As someone fairly well versed in MESI and cache optimization: it really isn't. It's a minority of people that understand it (and really, that need to).
> Building your application on top of message passing not only gives away some performance
This really isn't universally true either. If you're optimizing for throughput, pipelining with pinned threads + message passing is usually the way to go if the data model allows for it.
Instead of "just throw it on a thread and forget about it" - in a production environment, use the job queue. You gain isolation and observability - you can see the job parameters and know nothing else came across, except data from the DB etc.

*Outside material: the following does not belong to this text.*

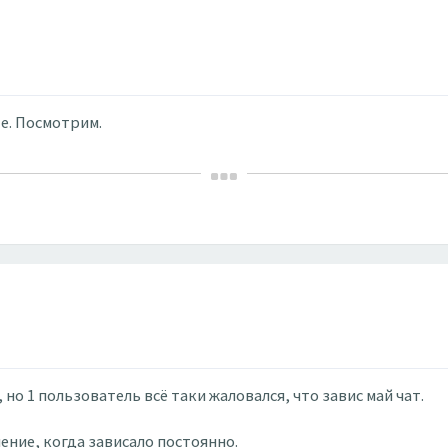
те. Посмотрим.
 но 1 пользователь всё таки жаловался, что завис май чат.
ение, когда зависало постоянно.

I mean if you go this route then you may as well say zero-copy doesn't exist. Everytime you move things between registers things are copied. I guess OP also disables all their cores and runs their OS on a single core. It's more efficient after all. I take the other view. The more effective CPU time you can use the better for a ton of non UI use cases. So I would say it is more efficient to use 2x the CPU time to reduce wall clock time by 10% for example. In fact any CPU time that is unused is inefficient in a way. It's just sitting there unused, forever lost to time.
I'm sure I've been doing it wrong. I just had better luck optimizing the performance per core rather than trying to spread the load over multiple cores.
CPU bound applications MUST use multithreading to be able to utilize multiple cores. In many cases, the framework knows how to give an API to the developer which masks the need for him to deal with setting up a worker thread pool, such as with web applications frameworks - but eventually you need one.
Learn how to be an engineer, and use the right solution for the problem.